[Opening Listed entries section]

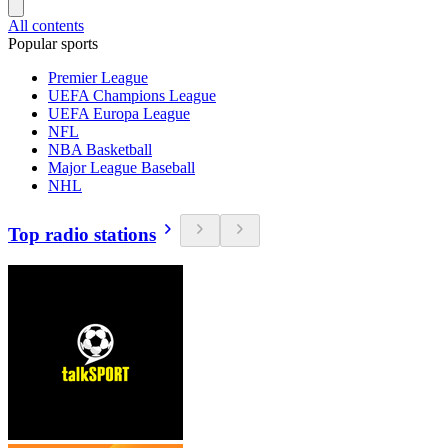
All contents
Popular sports
Premier League
UEFA Champions League
UEFA Europa League
NFL
NBA Basketball
Major League Baseball
NHL
Top radio stations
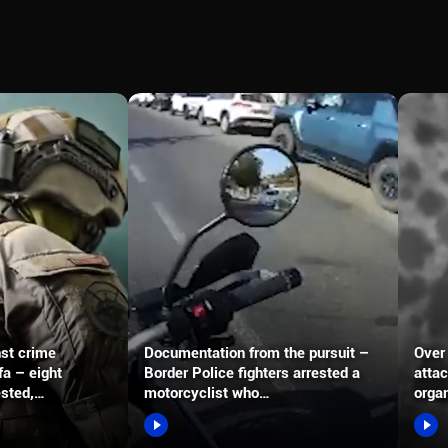
nst crime
Documentation from the pursuit –
Over 
fa – eight
Border Police fighters arrested a
attac
ested,…
motorcyclist who…
organ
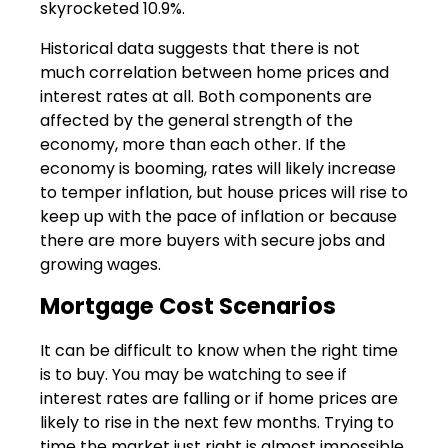
skyrocketed 10.9%.
Historical data suggests that there is not
much correlation between home prices and
interest rates at all. Both components are
affected by the general strength of the
economy, more than each other. If the
economy is booming, rates will likely increase
to temper inflation, but house prices will rise to
keep up with the pace of inflation or because
there are more buyers with secure jobs and
growing wages.
Mortgage Cost Scenarios
It can be difficult to know when the right time
is to buy. You may be watching to see if
interest rates are falling or if home prices are
likely to rise in the next few months. Trying to
time the market just right is almost impossible.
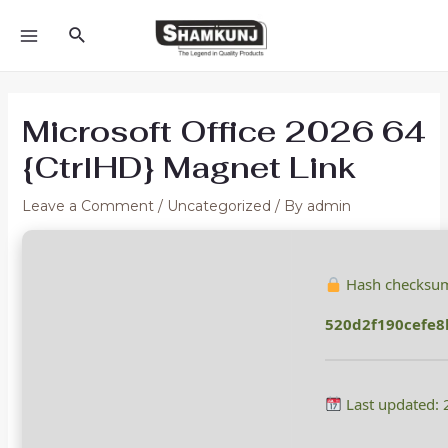
Skip
Search
to
MAIN
content
MENU
Microsoft Office 2026 64
{CtrlHD} Magnet Link
Leave a Comment
/
Uncategorized
/ By
admin
Hash checksu
520d2f190cefe8
Last updated:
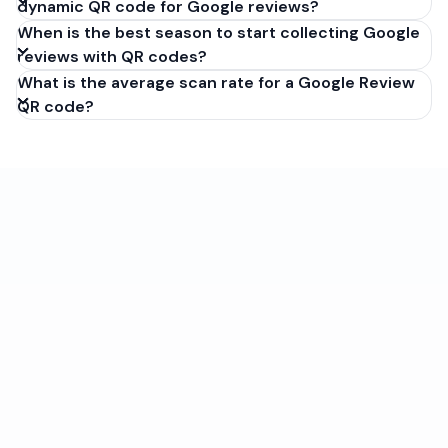
dynamic QR code for Google reviews?
When is the best season to start collecting Google
reviews with QR codes?
What is the average scan rate for a Google Review
QR code?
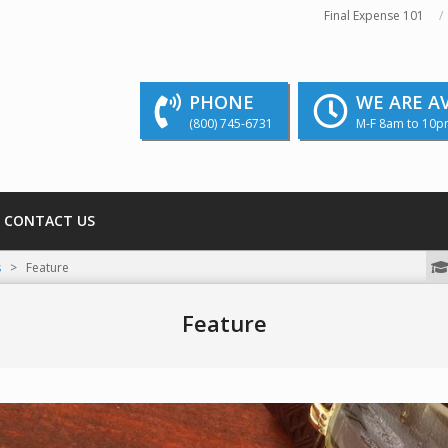
Final Expense 101
PHONE
WE ARE A
(800) 745-6731
M-F 8am to 10p
CONTACT US
We strive to educate and inform our readers
s
>
Feature
Feature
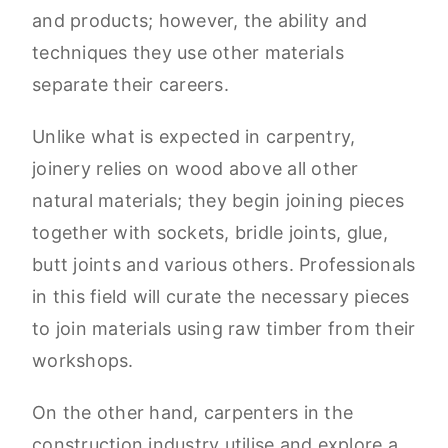
and products; however, the ability and
techniques they use other materials
separate their careers.
Unlike what is expected in carpentry,
joinery relies on wood above all other
natural materials; they begin joining pieces
together with sockets, bridle joints, glue,
butt joints and various others. Professionals
in this field will curate the necessary pieces
to join materials using raw timber from their
workshops.
On the other hand, carpenters in the
construction industry utilise and explore a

[Closing Listed entries section]

In the listing above, transcribe exactly the lines from the line containing "likely to rise" through the last one, both included, but not the pictures.

likely to rise in the next few months. Trying to
time the market just right is almost impossible.
Skip
Search
to
MAIN
content
MENU
Microsoft Office 2026 64
{CtrlHD} Magnet Link
Leave a Comment
/
Uncategorized
/ By
admin
Hash checksu
520d2f190cefe8
Last updated:
dynamic QR code for Google reviews?
When is the best season to start collecting Google
reviews with QR codes?
What is the average scan rate for a Google Review
QR code?
Final Expense 101
PHONE
WE ARE A
(800) 745-6731
M-F 8am to 10p
CONTACT US
We strive to educate and inform our readers
s
>
Feature
Feature
and products; however, the ability and
techniques they use other materials
separate their careers.
Unlike what is expected in carpentry,
joinery relies on wood above all other
natural materials; they begin joining pieces
together with sockets, bridle joints, glue,
butt joints and various others. Professionals
in this field will curate the necessary pieces
to join materials using raw timber from their
workshops.
On the other hand, carpenters in the
construction industry utilise and explore a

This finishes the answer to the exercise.